Larry saw our Purchasing Committee as low-hanging fruit – as well as a winning proposition. We had some wonderful business leaders on this committee, including the chairperson, who knew from experience how to save $40,000 a year on cleaning, for example, or $50,000 on food, just by renegotiating their contracts. There are certain things that men and women who run businesses know instinctively. They know how to save a buck. And Larry’s appeal to us was simply to spread that com- mittee model as quickly as we could, to go for the low-hanging fruit.

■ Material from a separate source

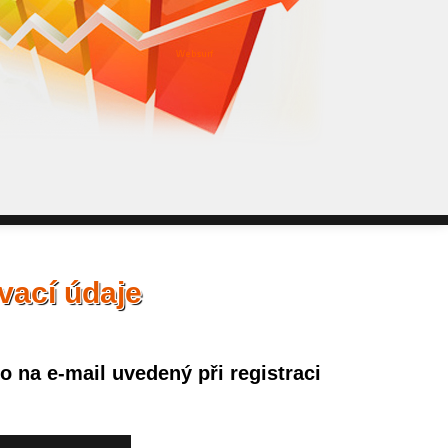
WebSurf j
pokud potře
Reklama kt
vací údaje
 na e-mail uvedený při registraci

Larry also encouraged us to be rigorous in our budgeting process. Sometimes budgets tend to get passed on from year to year without much analytical review. He advised us that it’s not simply a matter of defending the budget, but explaining it. And just through those conversations we found that maybe we don’t need this service, or maybe we need to invest more in a particular area. Larry was always looking for ways to stimulate that rigorous dialogue about every aspect of the budget on an annual basis.

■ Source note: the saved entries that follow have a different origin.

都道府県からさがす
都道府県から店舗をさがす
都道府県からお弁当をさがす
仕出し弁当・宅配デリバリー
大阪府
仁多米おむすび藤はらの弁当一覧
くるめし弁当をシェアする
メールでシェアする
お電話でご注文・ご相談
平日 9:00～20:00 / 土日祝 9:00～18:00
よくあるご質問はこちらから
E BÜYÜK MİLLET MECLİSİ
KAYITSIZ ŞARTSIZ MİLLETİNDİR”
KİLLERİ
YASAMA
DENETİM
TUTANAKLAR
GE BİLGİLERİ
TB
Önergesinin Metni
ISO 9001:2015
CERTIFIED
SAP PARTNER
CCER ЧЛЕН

Another piece of the pie that Larry helped us oversee (though it wasn’t directly involved with the turnaround) was Catholic education. We had spent three years with a group called the Bishop’s Commission for Catholic Schools, conceived and partially recruited by the bishop himself to help us turn around a 15-year decline in Catholic school enrollment in our diocese. We were bleeding about 500 kids a year from the whole system, and the hemorrhaging showed no signs of stopping.

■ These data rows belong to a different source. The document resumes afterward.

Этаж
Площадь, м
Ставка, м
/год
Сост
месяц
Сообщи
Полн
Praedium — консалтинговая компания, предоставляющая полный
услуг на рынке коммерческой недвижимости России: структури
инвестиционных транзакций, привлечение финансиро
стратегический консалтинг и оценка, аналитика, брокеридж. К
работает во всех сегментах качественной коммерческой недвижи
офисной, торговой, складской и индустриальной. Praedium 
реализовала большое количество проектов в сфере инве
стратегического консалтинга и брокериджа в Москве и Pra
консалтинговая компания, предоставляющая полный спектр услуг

We made an all-American wrestling champion from Lehigh University, Mark Lieberman, part of the solution. Mark was used to taking every problem to the mat and, in agreeing to spearhead our turnaround, applied the same approach to some of the challenges we faced in Catholic education. Probably the biggest and most painful part of his job was making sure everybody knew that enrollment was part of their job. If you had asked a principal back then whose job enrollment was, he or she might have said, it’s the administrator’s, or the pastor’s, or somebody else’s. We had to explain to them that enrollment was everyone’s responsibility, then make sure they got it and embraced it.
There was also the fact that over the years we had developed in the diocese a very strong top-down approach to marketing aimed at boosting our presence and visibility in the area of Catholic education. It was coupled with a bottom-up approach to getting strong leaders, strong boards of directors, and a strong advancement program in each of our schools. But I think the bottom line with any turnaround of Catholic education is that it can’t be all top-down driven by a diocese or archdiocese. There has to be strong local leadership and accountability for finance, for marketing, for development, and for all other business aspects. And principals have the toughest job of everyone; they’re the busiest people in the school. The truth is, most of them didn’t go to school to run a business, yet we’re asking them to basically be the CEO of a business. So bringing in the board of directors with their business sense and business savvy to be a resource to the principals and help them to make difficult financial decisions, help them with forecasting and projections and strategic planning, was such a tremendous blessing. And guess what? The principals love it. It’s another great example I’m proud to cite of the progress we’ve made in the strategic planning arena in our diocese over the last couple of years.